[Input data]
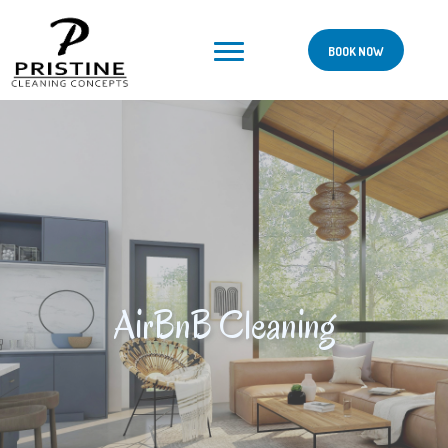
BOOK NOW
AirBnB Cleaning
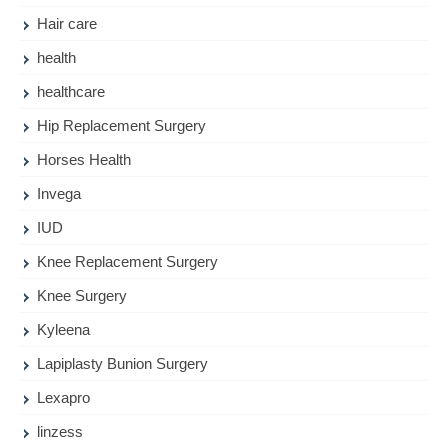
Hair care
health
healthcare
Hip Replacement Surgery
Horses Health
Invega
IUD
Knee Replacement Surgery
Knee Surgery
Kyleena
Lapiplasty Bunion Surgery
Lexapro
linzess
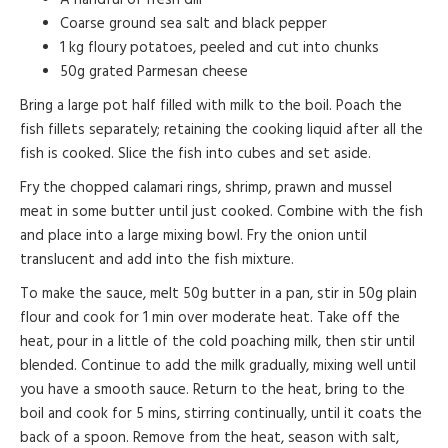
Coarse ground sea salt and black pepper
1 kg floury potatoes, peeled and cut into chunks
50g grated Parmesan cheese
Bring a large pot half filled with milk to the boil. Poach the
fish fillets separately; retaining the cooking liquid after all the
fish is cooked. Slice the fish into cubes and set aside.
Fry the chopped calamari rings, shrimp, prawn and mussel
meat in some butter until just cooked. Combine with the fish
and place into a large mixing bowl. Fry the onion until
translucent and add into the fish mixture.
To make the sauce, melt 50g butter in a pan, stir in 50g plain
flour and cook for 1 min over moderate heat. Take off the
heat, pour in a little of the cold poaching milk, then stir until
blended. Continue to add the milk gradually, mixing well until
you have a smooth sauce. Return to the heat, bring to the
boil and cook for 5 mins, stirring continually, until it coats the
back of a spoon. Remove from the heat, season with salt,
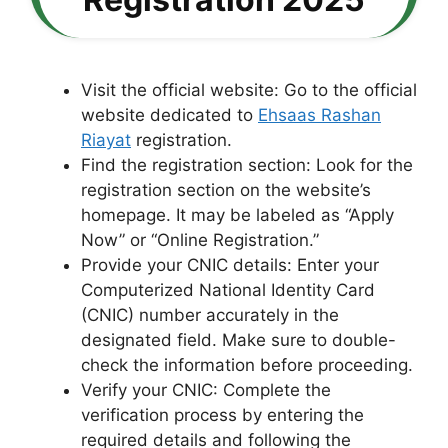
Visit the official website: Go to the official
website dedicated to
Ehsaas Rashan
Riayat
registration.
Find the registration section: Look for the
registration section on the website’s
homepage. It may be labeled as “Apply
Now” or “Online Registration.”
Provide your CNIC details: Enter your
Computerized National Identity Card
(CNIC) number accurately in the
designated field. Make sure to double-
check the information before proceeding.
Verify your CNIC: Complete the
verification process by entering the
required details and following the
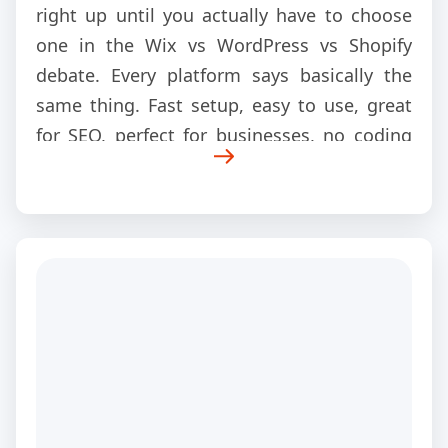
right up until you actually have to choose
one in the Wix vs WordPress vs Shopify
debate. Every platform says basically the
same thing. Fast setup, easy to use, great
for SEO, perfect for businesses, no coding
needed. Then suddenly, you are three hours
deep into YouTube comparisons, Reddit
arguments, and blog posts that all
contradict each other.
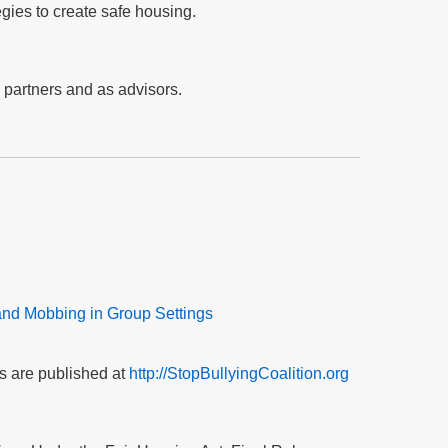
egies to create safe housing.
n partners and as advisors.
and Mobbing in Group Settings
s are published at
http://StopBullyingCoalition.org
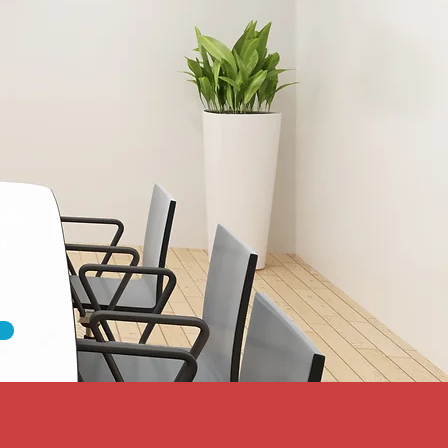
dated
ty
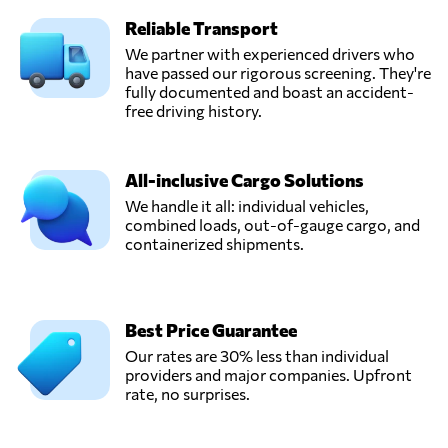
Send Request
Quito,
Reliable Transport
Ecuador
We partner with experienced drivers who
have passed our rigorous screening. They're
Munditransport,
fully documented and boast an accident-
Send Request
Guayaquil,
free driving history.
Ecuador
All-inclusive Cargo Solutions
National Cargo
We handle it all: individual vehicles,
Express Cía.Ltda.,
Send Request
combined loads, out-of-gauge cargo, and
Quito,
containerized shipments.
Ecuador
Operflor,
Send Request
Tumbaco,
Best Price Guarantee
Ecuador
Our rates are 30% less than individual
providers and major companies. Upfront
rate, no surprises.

[Task brief] Print the whole listing again exactly, please. No pictures.

[Written solution]
BOOK NOW
AirBnB Cleaning
Hair care
health
healthcare
Hip Replacement Surgery
Horses Health
Invega
IUD
Knee Replacement Surgery
Knee Surgery
Kyleena
Lapiplasty Bunion Surgery
Lexapro
linzess
Coarse ground sea salt and black pepper
1 kg floury potatoes, peeled and cut into chunks
50g grated Parmesan cheese
Bring a large pot half filled with milk to the boil. Poach the
fish fillets separately; retaining the cooking liquid after all the
fish is cooked. Slice the fish into cubes and set aside.
Fry the chopped calamari rings, shrimp, prawn and mussel
meat in some butter until just cooked. Combine with the fish
and place into a large mixing bowl. Fry the onion until
translucent and add into the fish mixture.
To make the sauce, melt 50g butter in a pan, stir in 50g plain
flour and cook for 1 min over moderate heat. Take off the
heat, pour in a little of the cold poaching milk, then stir until
blended. Continue to add the milk gradually, mixing well until
you have a smooth sauce. Return to the heat, bring to the
boil and cook for 5 mins, stirring continually, until it coats the
back of a spoon. Remove from the heat, season with salt,
Visit the official website: Go to the official
website dedicated to
Ehsaas Rashan
Riayat
registration.
Find the registration section: Look for the
registration section on the website’s
homepage. It may be labeled as “Apply
Now” or “Online Registration.”
Provide your CNIC details: Enter your
Computerized National Identity Card
(CNIC) number accurately in the
designated field. Make sure to double-
check the information before proceeding.
Verify your CNIC: Complete the
verification process by entering the
required details and following the
right up until you actually have to choose
one in the Wix vs WordPress vs Shopify
debate. Every platform says basically the
same thing. Fast setup, easy to use, great
for SEO, perfect for businesses, no coding
needed. Then suddenly, you are three hours
deep into YouTube comparisons, Reddit
arguments, and blog posts that all
contradict each other.
egies to create safe housing.
n partners and as advisors.
and Mobbing in Group Settings
s are published at
http://StopBullyingCoalition.org
dated
ty
Send Request
Quito,
Reliable Transport
Ecuador
We partner with experienced drivers who
have passed our rigorous screening. They're
Munditransport,
fully documented and boast an accident-
Send Request
Guayaquil,
free driving history.
Ecuador
All-inclusive Cargo Solutions
National Cargo
We handle it all: individual vehicles,
Express Cía.Ltda.,
Send Request
combined loads, out-of-gauge cargo, and
Quito,
containerized shipments.
Ecuador
Operflor,
Send Request
Tumbaco,
Best Price Guarantee
Ecuador
Our rates are 30% less than individual
providers and major companies. Upfront
rate, no surprises.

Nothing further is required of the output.